Cisco® Live is Cisco's annual premier education and training event for IT, networking, and communications professionals. Cisco Live 2010, Barcelona was held at the Centre Convencions Internacional Barcelona from January 26 to January 28 with a total attendance of more than 3,000 people.
Unlike a traditional corporate network, the Cisco Live network is built up and fully operational in a matter of days. The Cisco Live network offers many advanced services including Cisco TelePresence™, video surveillance, IPv6, and voice over IP. The network provides connectivity for the various Cisco and partner technology demonstrations, labs, streaming video of the technical sessions, and wireless access for all the attendees. With so many activities dependent on the network, the availability, reliability, and performance of the network are crucial to the success of the event. Hence, from a network operations perspective, visibility into network usage and performance are critical.
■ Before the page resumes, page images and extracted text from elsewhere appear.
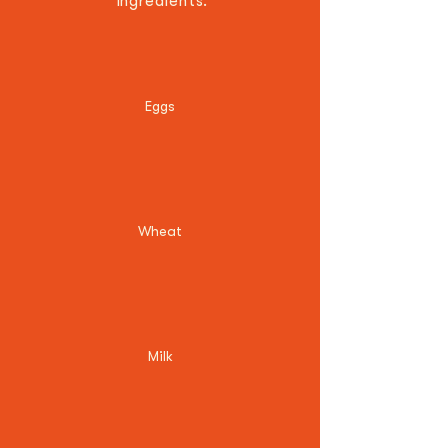
ingredients.
Eggs
Wheat
Milk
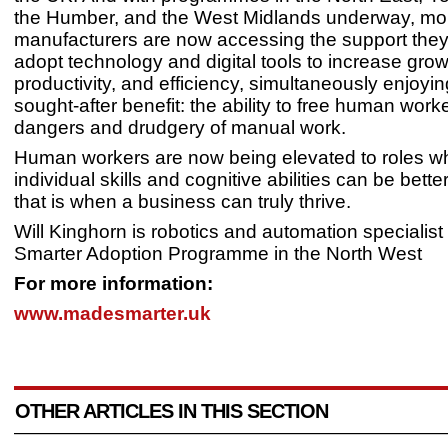
the Humber, and the West Midlands underway, mo
manufacturers are now accessing the support they
adopt technology and digital tools to increase grow
productivity, and efficiency, simultaneously enjoyin
sought-after benefit: the ability to free human work
dangers and drudgery of manual work.
Human workers are now being elevated to roles wh
individual skills and cognitive abilities can be better
that is when a business can truly thrive.
Will Kinghorn is robotics and automation specialist
Smarter Adoption Programme in the North West
For more information:
www.madesmarter.uk
OTHER ARTICLES IN THIS SECTION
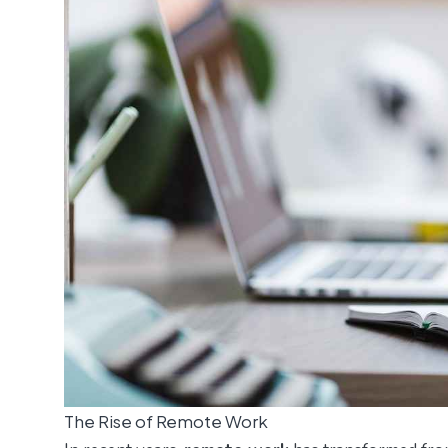
The Rise of Remote Work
Cisco® Network Analysis Module (NAM) SVC-NAM-2 service module running version 4.1 software was installed in the core Cisco Catalyst® 6500 Series Switch to deliver granular traffic analysis, rich application performance measurements, comprehensive voice quality monitoring, and deep insightful packet captures to help monitor and troubleshoot network performance.
Cisco NAM Setup
The Cisco Live network had 42 VLANs configured. There were different VLANs for users, partners, demonstrations, labs, voice, wireless, management, and so on. Traffic from all 42 VLANs with a total of about 300 Mbps was set up to connect to the NAM using Switch Point Analyzer (SPAN) for analysis using the integrated data source configuration menu available in the NAM web-based graphical user interface (GUI). Various monitoring capabilities, such as core monitoring, voice and RTP steam monitoring, response time monitoring, Differentiated Services (DiffServ) monitoring, URL monitoring, and chassis parameters (switch health and port statistics) monitoring was enabled on the NAM. All this setup took less than 10 minutes and made the NAM ready to begin monitoring the network.
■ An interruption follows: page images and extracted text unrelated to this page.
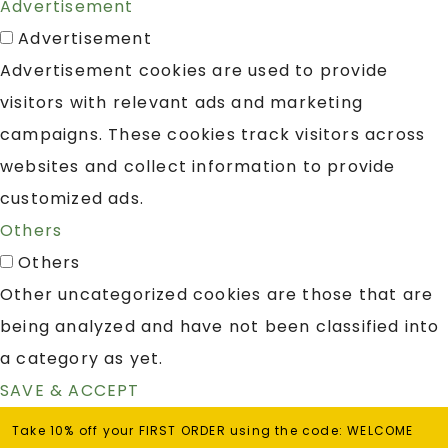
Advertisement
Advertisement
Advertisement cookies are used to provide
visitors with relevant ads and marketing
campaigns. These cookies track visitors across
websites and collect information to provide
customized ads.
Others
Others
Other uncategorized cookies are those that are
being analyzed and have not been classified into
a category as yet.
SAVE & ACCEPT
Take 10% off your FIRST ORDER using the code: WELCOME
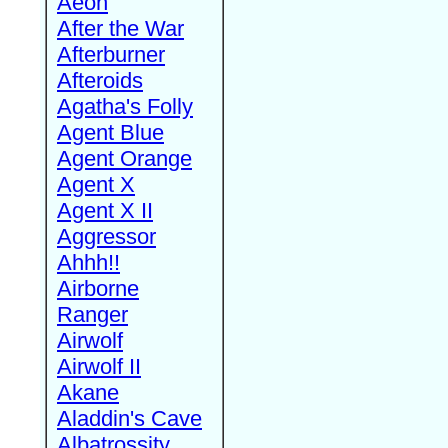
Aeon
After the War
Afterburner
Afteroids
Agatha's Folly
Agent Blue
Agent Orange
Agent X
Agent X II
Aggressor
Ahhh!!
Airborne
Ranger
Airwolf
Airwolf II
Akane
Aladdin's Cave
Albatrossity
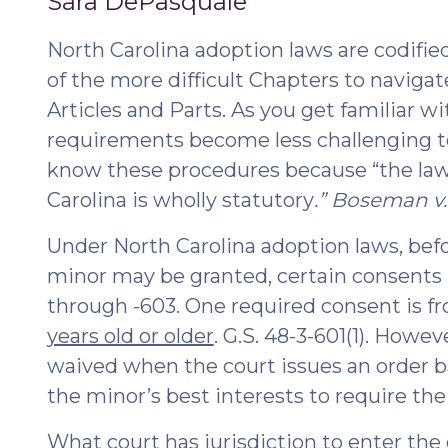
Sara DePasquale
2022)"
2021
North Carolina adoption laws are codified 
of the more difficult Chapters to navigat
Articles and Parts. As you get familiar 
requirements become less challenging to 
know these procedures because “the law
Carolina is wholly statutory
.” Boseman v. 
Under North Carolina adoption laws, be
minor may be granted, certain consents
through -603. One required consent is 
years old or older
. G.S. 48-3-601(1). Howe
waived when the court issues an order ba
the minor’s best interests to require thei
What court has jurisdiction to enter the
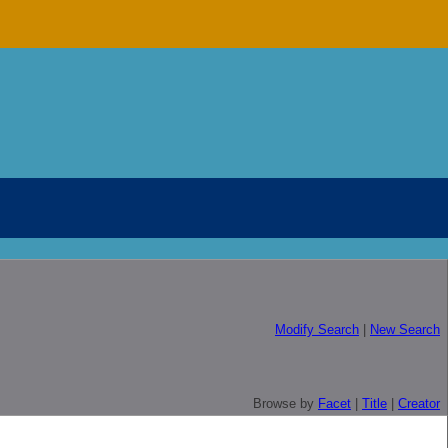
Modify Search
|
New Search
Browse by
Facet
|
Title
|
Creator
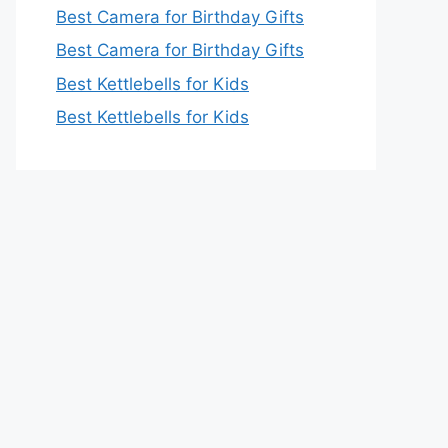
Best Camera for Birthday Gifts
Best Camera for Birthday Gifts
Best Kettlebells for Kids
Best Kettlebells for Kids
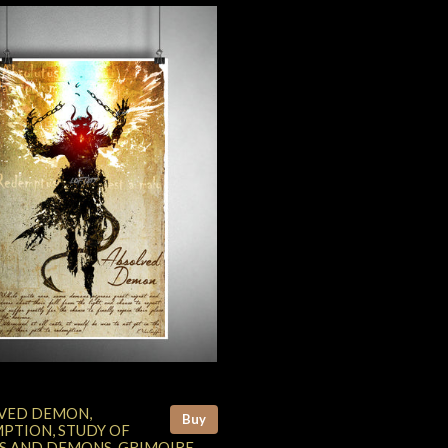
VED DEMON,
Buy
PTION, STUDY OF
S AND DEMONS, GRIMOIRE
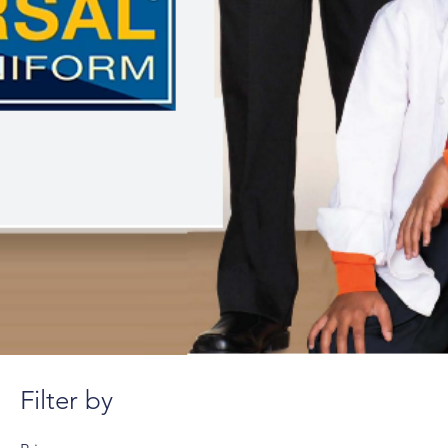
Filter by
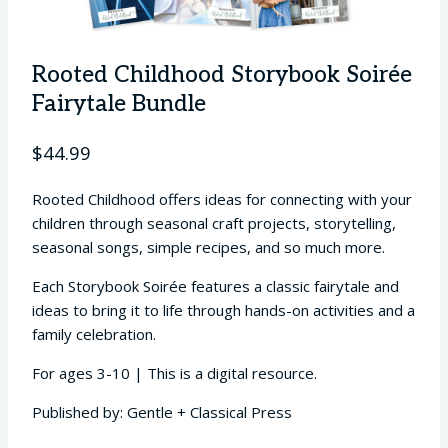
Rooted Childhood Storybook Soirée
Fairytale Bundle
$
44.99
Rooted Childhood offers ideas for connecting with your
children through seasonal craft projects, storytelling,
seasonal songs, simple recipes, and so much more.
Each Storybook Soirée features a classic fairytale and
ideas to bring it to life through hands-on activities and a
family celebration.
For ages 3-10 | This is a digital resource.
Published by: Gentle + Classical Press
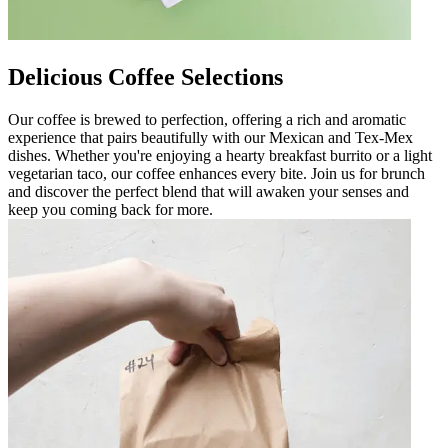
Delicious Coffee Selections
Our coffee is brewed to perfection, offering a rich and aromatic
experience that pairs beautifully with our Mexican and Tex-Mex
dishes. Whether you're enjoying a hearty breakfast burrito or a light
vegetarian taco, our coffee enhances every bite. Join us for brunch
and discover the perfect blend that will awaken your senses and
keep you coming back for more.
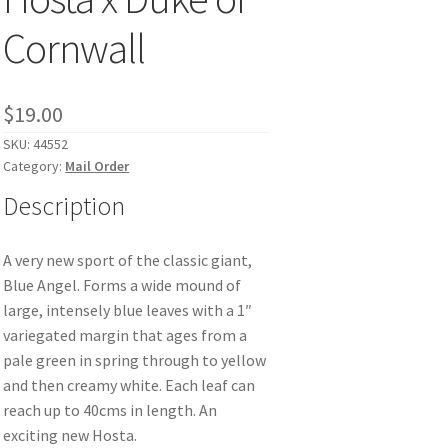
Cornwall
$
19.00
SKU:
44552
Category:
Mail Order
Description
A very new sport of the classic giant,
Blue Angel. Forms a wide mound of
large, intensely blue leaves with a 1″
variegated margin that ages from a
pale green in spring through to yellow
and then creamy white. Each leaf can
reach up to 40cms in length. An
exciting new Hosta.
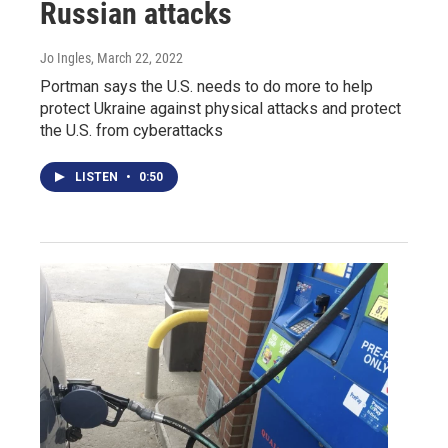
Russian attacks
Jo Ingles
, March 22, 2022
Portman says the U.S. needs to do more to help
protect Ukraine against physical attacks and protect
the U.S. from cyberattacks
LISTEN
•
0:50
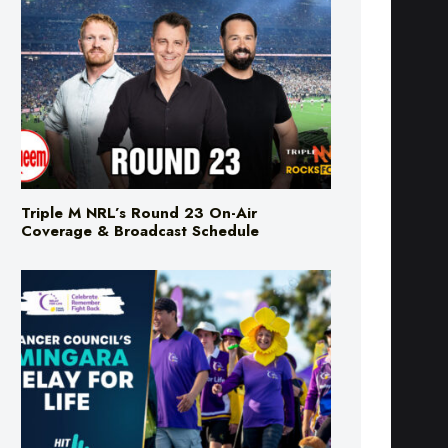
Triple M NRL’s Round 23 On-Air
Coverage & Broadcast Schedule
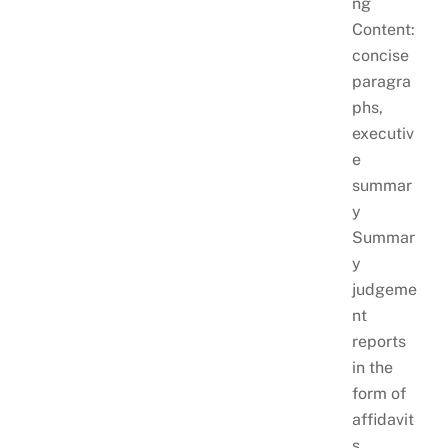
ng
Content:
concise
paragra
phs,
executiv
e
summar
y
Summar
y
judgeme
nt
reports
in the
form of
affidavit
s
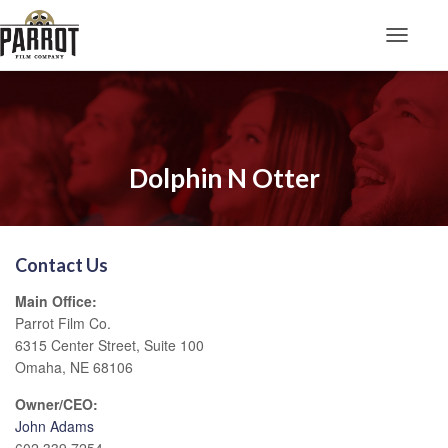
Toggle N
Dolphin N Otter
Contact Us
Main Office:
Parrot Film Co.
6315 Center Street, Suite 100
Omaha, NE 68106
Owner/CEO:
John Adams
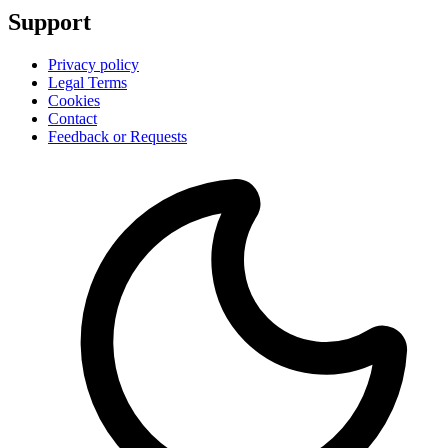
Support
Privacy policy
Legal Terms
Cookies
Contact
Feedback or Requests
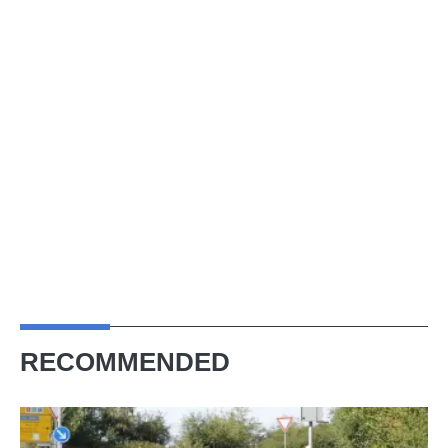
RECOMMENDED
Slantnose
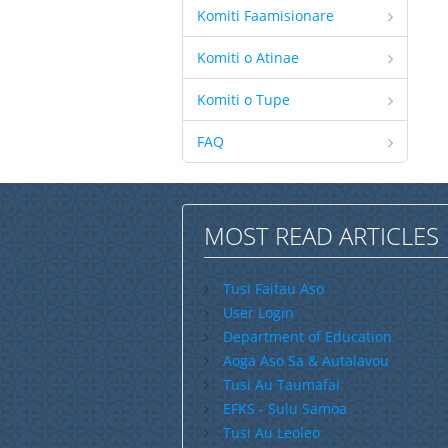
Komiti Faamisionare
Komiti o Atinae
Komiti o Tupe
FAQ
MOST READ ARTICLES
Tusi Faitau Aso
User Login
Department of Education
Aoga Aso Sa & Autalavou
Tusi Au Taumafai
EFKS - Sulu Samoa
Tusi Au Leoleo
Traffic Analysis with Cisco NAM
The NAM overview screen provided a real-time view into who was using the network, which applications they were using, and how much network resources were being consumed. An initial look at the NAM traffic overview screen indicated that RTP, HTTP, and RTSP traffic was consuming the most bandwidth in the network core. Additionally the most active hosts in the network were identified as belonging to the 10.31.x.x and 10.32.x.x subnets, which included the servers hosting the Cisco Live content (Figure 1).
Figure 1. NAM Traffic Overview
Apart from looking at the traffic mix and top talkers in real time, predefined top-N historical reports revealed the network usage pattern though the course of the event. A peak usage of about 250 Mbps was observed (Figure 2).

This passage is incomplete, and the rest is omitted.